Even if tariffs remain in place, the debt will continue to grow because tariffs won’t fully offset the lost revenue from the tax cuts that Mr. Trump signed into law last year. That bill will add $3.4 trillion to the deficit over 10 years, according to the Congressional Budget Office.
Trade deficit
As a candidate, Mr. Trump promised his tariffs would discourage imports and encourage companies to shift production back to the United States, shrinking the trade deficit. In his first months back in office, the opposite occurred: The trade deficit exploded as companies rushed to import goods to get ahead of tariffs.
Imports dropped off sharply once Mr.
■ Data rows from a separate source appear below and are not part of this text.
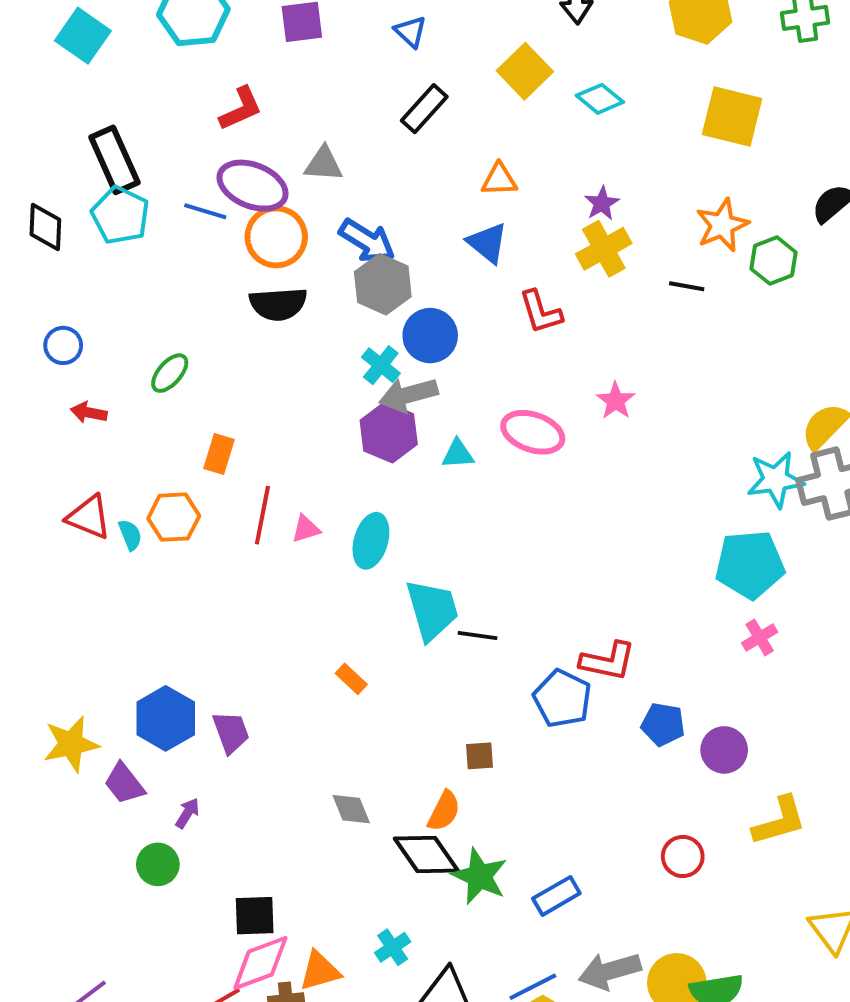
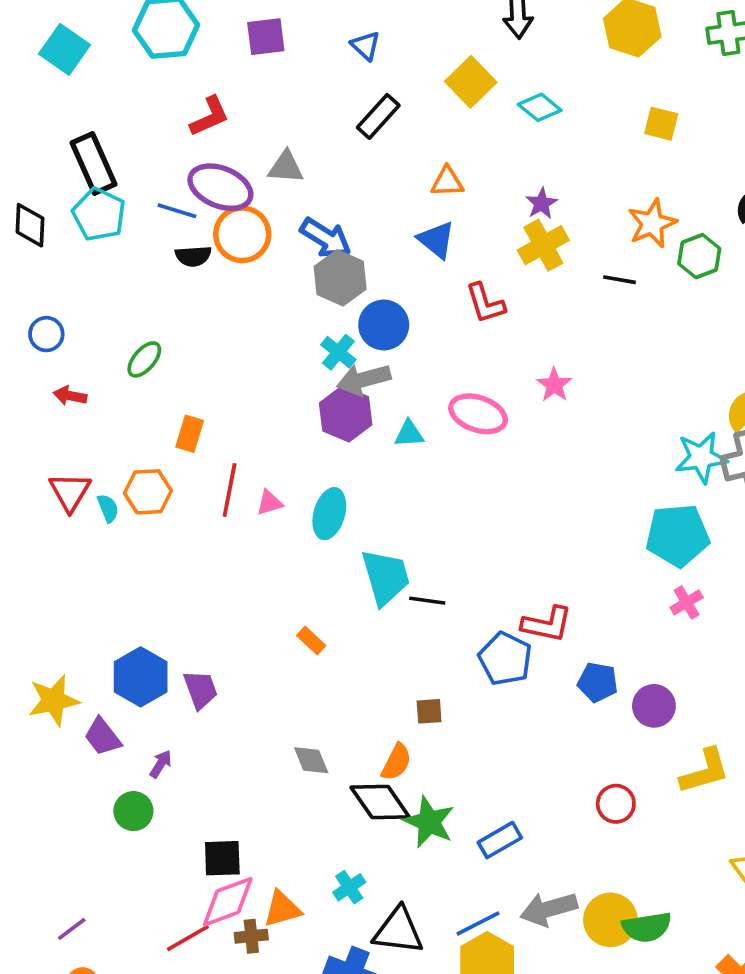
yellow square: (732, 117) -> (661, 124), size x0.6
black semicircle: (278, 304) -> (193, 256), moved, size x0.7
red triangle: (89, 517) -> (70, 492), turned 39

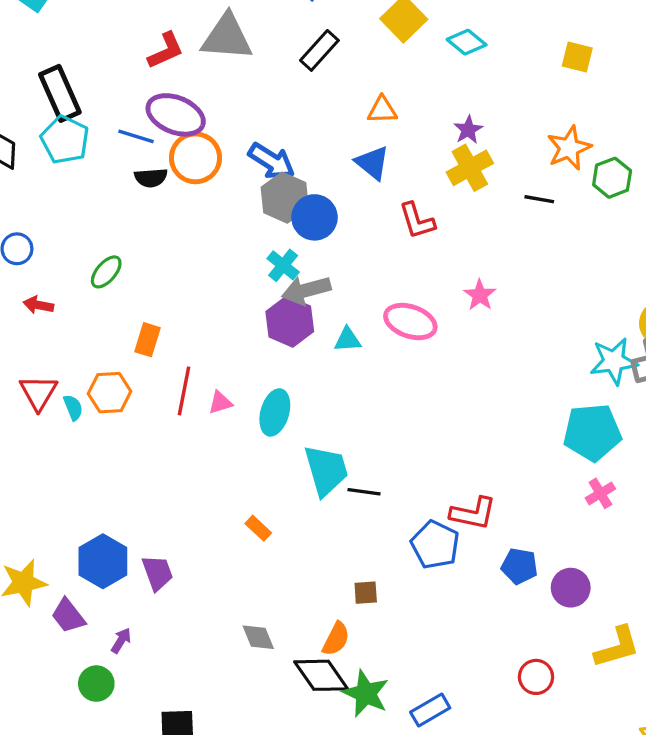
gray triangle: (286, 167) -> (227, 37), moved, size x1.6
blue circle: (384, 325) -> (314, 217), moved

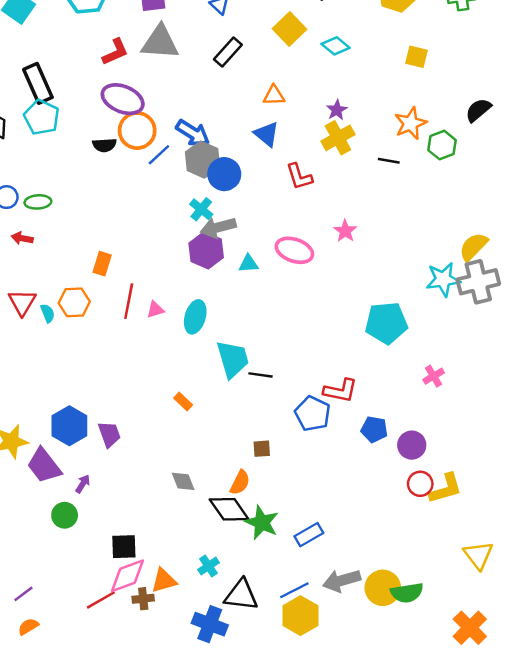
blue line: (136, 136) -> (159, 155), moved, turned -60
green ellipse: (106, 272) -> (38, 202), moved, turned 45
cyan pentagon: (592, 432) -> (386, 323), moved
purple trapezoid: (68, 616) -> (44, 466), size x1.4
red circle: (536, 677) -> (420, 484), moved

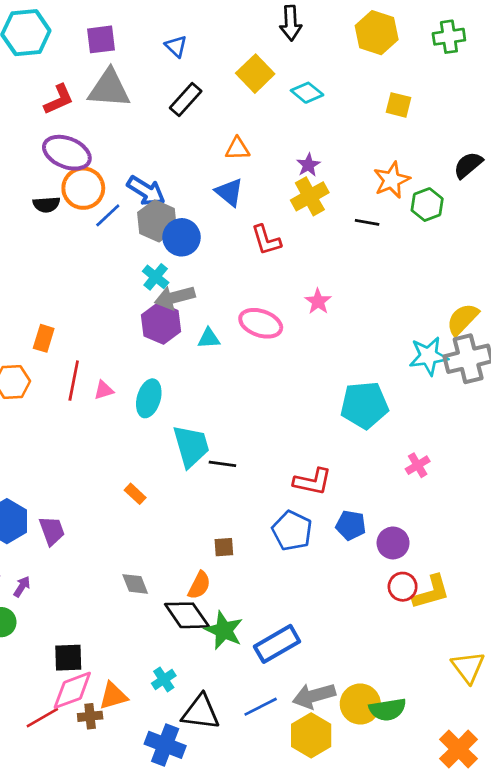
blue pentagon: (313, 414) -> (292, 531), moved
blue rectangle: (309, 535) -> (277, 644), size x1.4
yellow hexagon: (300, 616) -> (311, 735), moved

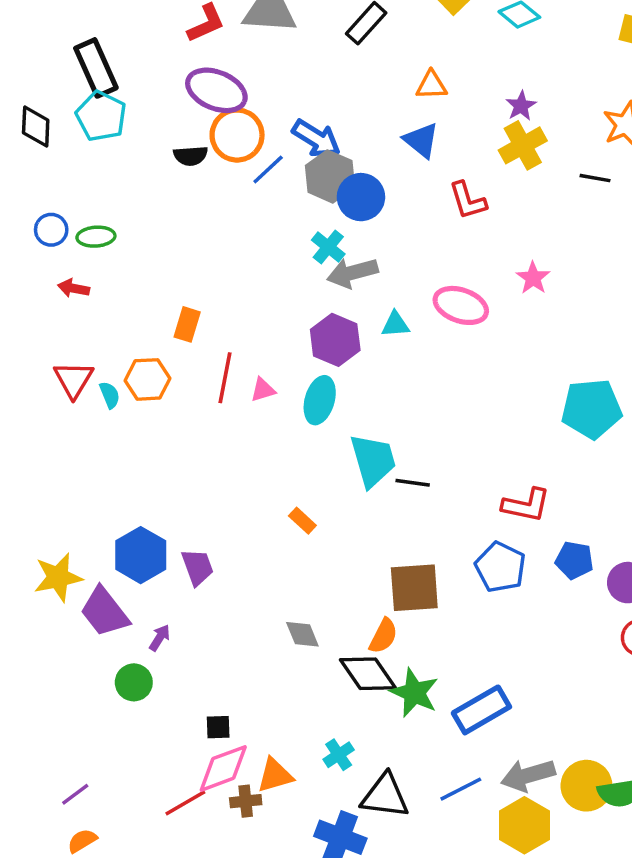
purple hexagon: (161, 323) -> (335, 340), moved
brown square: (224, 547) -> (414, 588), size x2.0
black square: (68, 658) -> (218, 727), size x0.7

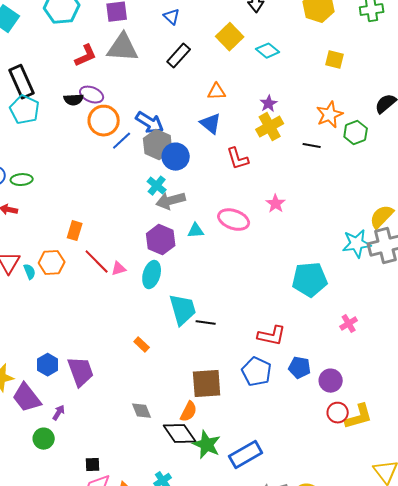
purple ellipse: (216, 90) -> (92, 95), size x0.7
black semicircle: (191, 156) -> (74, 100), moved
red line: (225, 378) -> (97, 262), turned -56
blue hexagon: (141, 555) -> (48, 365), size x0.7
purple trapezoid: (197, 567) -> (81, 372), size x1.4

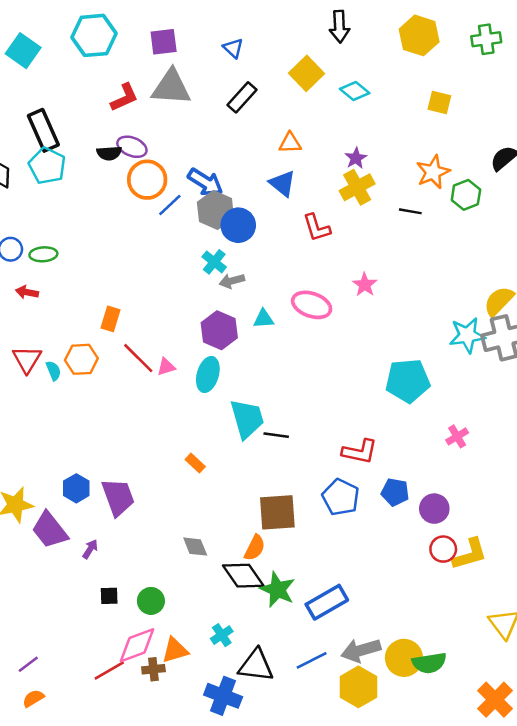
gray arrow: (171, 201) -> (232, 281), size x0.7
green circle: (44, 439) -> (151, 601), moved
black square: (93, 465) -> (109, 596), moved

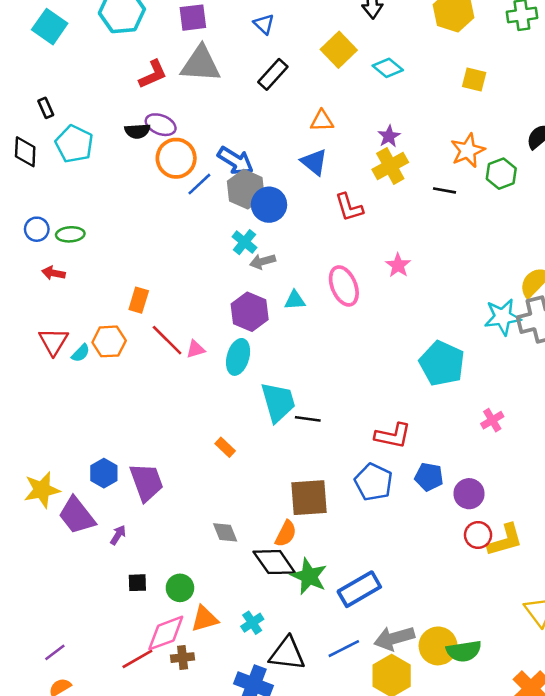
black rectangle: (43, 130) -> (46, 108), moved, size x0.5
pink ellipse: (312, 305) -> (344, 286), turned 48
cyan semicircle: (54, 371) -> (81, 353), turned 66
cyan pentagon: (408, 381) -> (442, 363), turned 30
orange triangle: (175, 650) -> (204, 619), moved

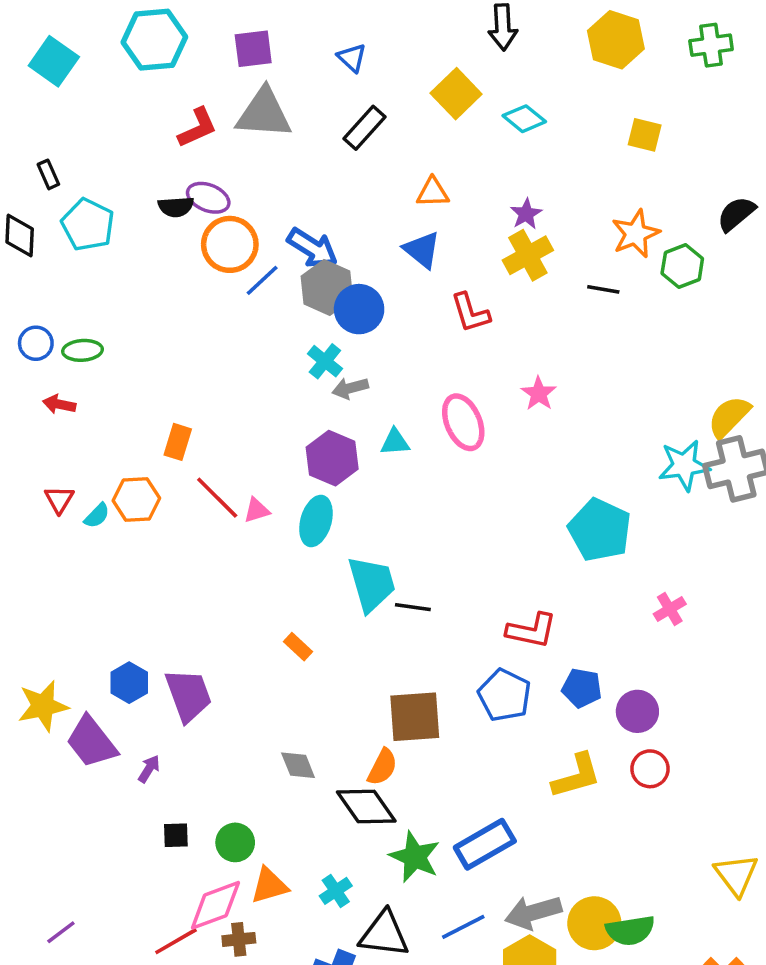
red triangle: (54, 341) -> (59, 499), size x0.7
yellow L-shape: (505, 540) -> (576, 776), moved
green star: (309, 576) -> (415, 857), moved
Trump’s trade policies took effect, narrowing the deficit significantly late in the year. But imports could pick up again once companies sell through their inventories, and there has been little evidence of companies moving production back to the United States in a major way.
China is a somewhat different story. The U.S.-China trade deficit peaked during Mr. Trump’s first term and has declined since then, as both the Trump and Biden administrations imposed tariffs and other restrictions on trade with China. But some Chinese companies are routing trade through other countries to avoid U.S. duties, making it hard to estimate exactly how much imports from China have fallen.